◆ **Exercise objective**
Please return every line of the material verbatim and skip any images.

◆ **Data provided**
━━━━━━━━

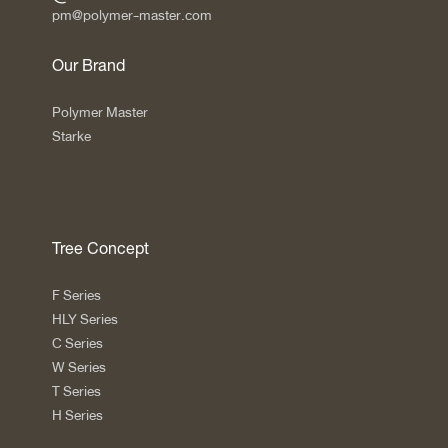
pm@polymer-master.com
Our Brand
Polymer Master
Starke
Tree Concept
F Series
HLY Series
C Series
W Series
T Series
H Series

━━━━━━━━

◆ **Exercise result**
pm@polymer-master.com
Our Brand
Polymer Master
Starke
Tree Concept
F Series
HLY Series
C Series
W Series
T Series
H Series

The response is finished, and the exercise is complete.